IT’S a sudden un-seasonal storm, accompanied by
crashing rain. And Deepti Naval is absorbed in it. She sits gazing
out by the open windows, oblivious to the streaming jets of water
splashing on to her polished wooden floor. Enjoying the experience
as if there is no tomorrow.
“That is how I live today,” she smiles serenely. “As
if there’s no tomorrow. I know that the wet wooden planks
will catch up with me later. So I’ll fix them too. But right
now I don’t care. Now I just want to be.”
So here’s an actress who seems to have found an answer to
English literature’s eternal question. She has decided ‘to
be’ – once and for all. Of course, there was a time
when ‘doing’ was more important to her. More projects,
better roles… Until one day, when she left it all and went
back home to New York. “I needed to touch base,” she
explains. “To go back to be with my family and the environment
in which I grew up. I cannot live in Bombay for very long stretches.”

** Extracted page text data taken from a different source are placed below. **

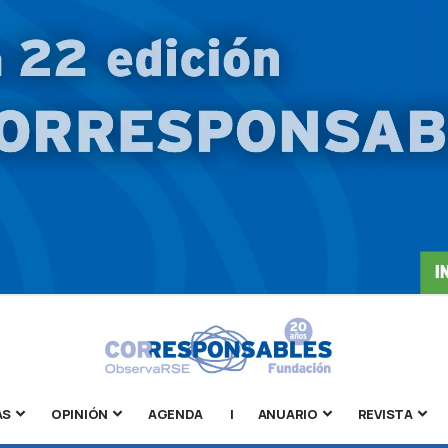
AS
OPINIÓN
AGENDA
|
ANUARIO
REVISTA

And yet fate has a way of catching up. For it was while in New
York that producer Ajay Bawa tracked her down with a plum role
in his forthcoming serial, Tadap. A serial that tells the story
of non-resident Indians in the US. To be shot completely in New
York.
It was a role that Deepti identified with instantly. “I
have to almost play myself,” she says. “A single,
independent woman who needs a lot of space for herself and who
lives life on her own terms. People get judgmental about her friends,
her lifestyle and a lot of other things, but that doesn’t
bother her… This is a thinking that I’ve always lived
with. Now I just have to act it out.”
The only aspect of the role that she is not used to are the crisp
kanjeevaram saris that she is expected to wear, by way of asserting
her individuality in New York! “They also wanted long black
hair and were disappointed that I’ve cut off mine!”
she laughs, adding, “Though I prefer my new cut. It’s
much less time consuming.”
Deepti has had her tryst with TV too. When she wrote and directed
the serial Thodasa Aasman, based on the lives of three women.
So what happened to it? “It got short-circuited,”
she grins.
Right now, she is only enjoying herself acting in Tadap, show
with its young enthusiastic crew on her own turf in Manhattan
and just being with her family. As if there is no tomorrow.